When it comes to managing weight, challenges faced by adolescents with Type 1 diabetes (T1D) are compounded in young adulthood and influence the habits they form as they get older. This is according to new findings from a research team lead by Elizabeth Mayer-Davis, PhD, Cary C. Boshamer Distinguished Professor of nutrition and medicine at the UNC Gillings School of Global Public Health.
The study, “The interplay of type 1 diabetes and weight management: A qualitative study exploring thematic progression from adolescence to young adulthood,” was published in the November issue of Pediatric Diabetes.

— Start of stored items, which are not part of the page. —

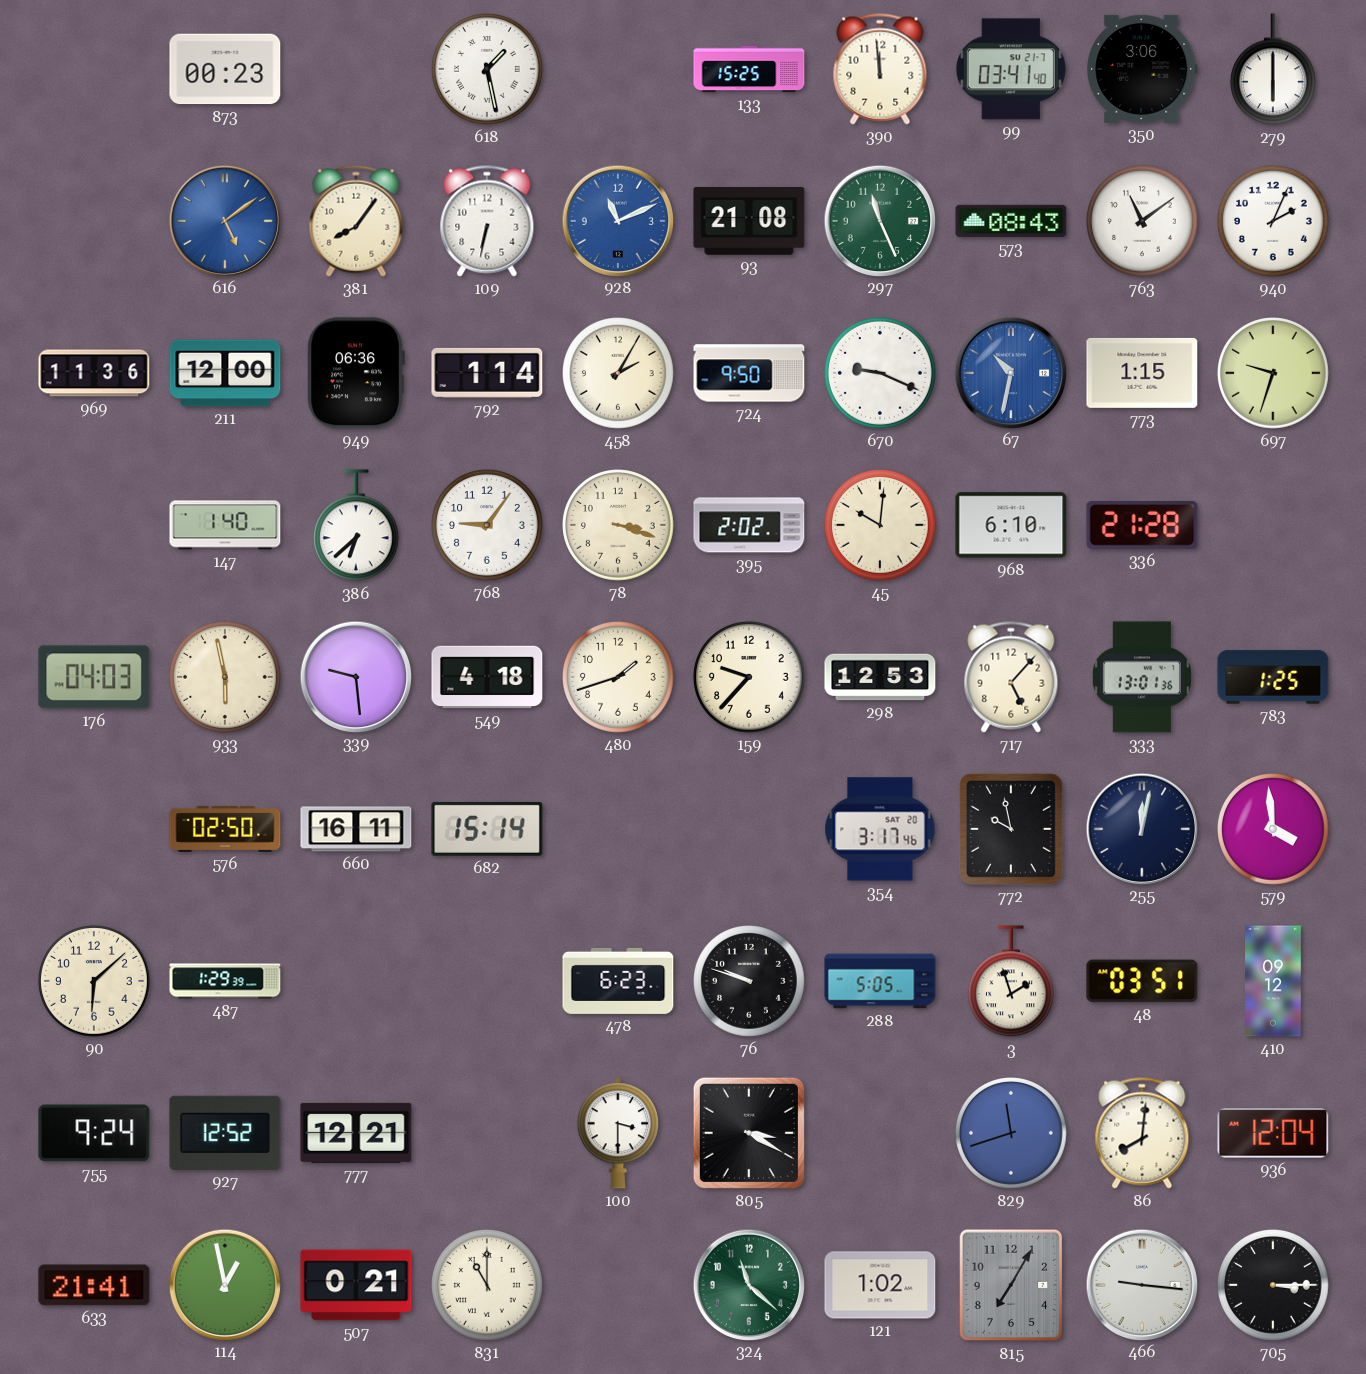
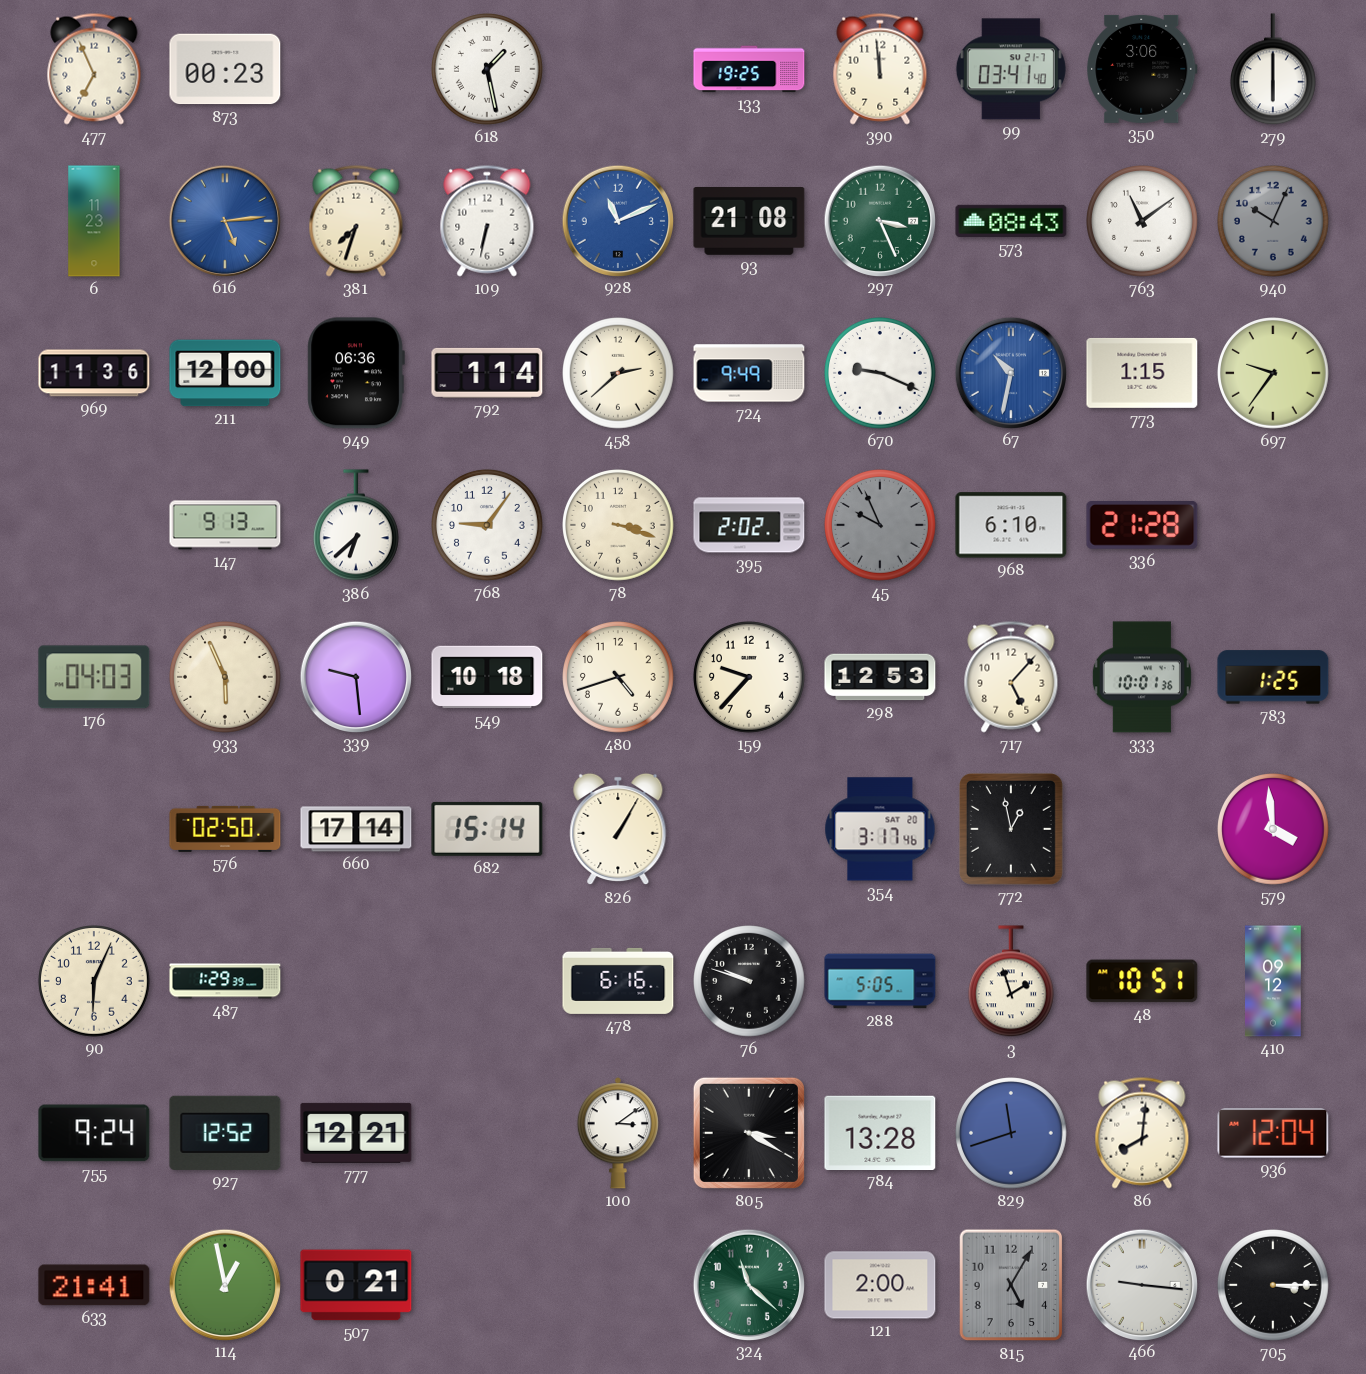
477: none -> 6:56
133: 15:25 -> 19:25
6: none -> 11:23
616: 5:09 -> 5:14
381: 8:06 -> 7:33
297: 11:26 -> 3:26
940: 2:04 -> 10:04
940 dial: white -> grey
458: 2:05 -> 2:38
724: 9:50 -> 9:49
697: 9:33 -> 9:36
147: 1:40 -> 9:13
45: 10:01 -> 9:56
45 dial: cream -> grey
933: 5:58 -> 5:56
549: 4:18 -> 10:18
480: 1:42 -> 4:42
333: 13:01 -> 10:01
660: 16:11 -> 17:14
826: none -> 1:05
772: 9:58 -> 12:58
255: 12:02 -> none
90: 6:08 -> 6:04
478: 6:23 -> 6:16
48: 03:51 -> 10:51
100: 3:30 -> 3:09
784: none -> 13:28
831: 11:00 -> none
121: 1:02 -> 2:00
815: 7:05 -> 5:05
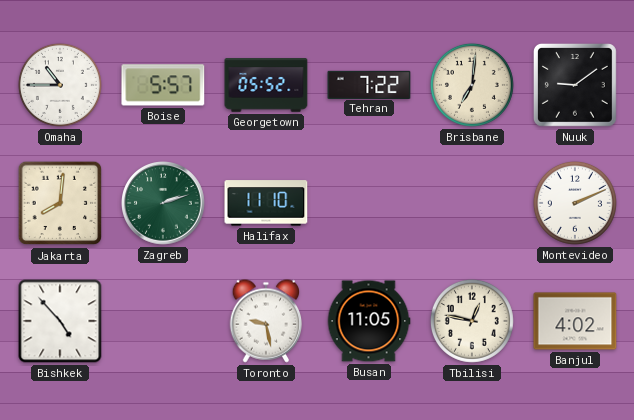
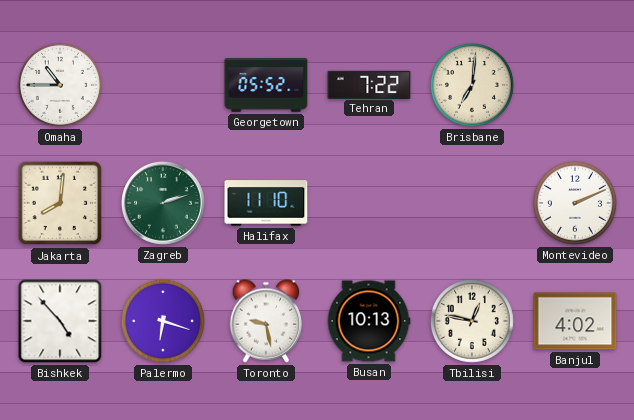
Boise: 5:57 -> none
Nuuk: 9:09 -> none
Palermo: none -> 6:18
Busan: 11:05 -> 10:13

Diabetes puts adolescents at risk of cardiovascular disease, among other complications. Being overweight or obese carries a similar risk of cardiovascular disease. This emerging problem was the inspiration for examining potential interventions around treatments for weight and diet.
Mayer-Davis and her team – which included doctoral scholars Daria Igudesman, Anna Kahkoska, Franklin Muntis and clinical research assistant Katherine Souris from the Gillings School – recognized that the dual burden of managing weight and blood sugar made it difficult for adolescents to adopt best practices for co-managing the two. Building off a prior study on weight and blood sugar co-management in children with T1D aged 12-17, Mayer-Davis and co-authors analyzed experiences of young adults with T1D aged 18-25 to identify themes that evolved between the two demographics.
Controlling blood sugar and weight can be an arduous task for adolescents with T1D. The level of sugar bound to hemoglobin in the blood (hemoglobin A1c) increases during this age range and remains elevated until around age 30. Adolescence is also the time when children establish habits for self-care and weight management that persist into adulthood.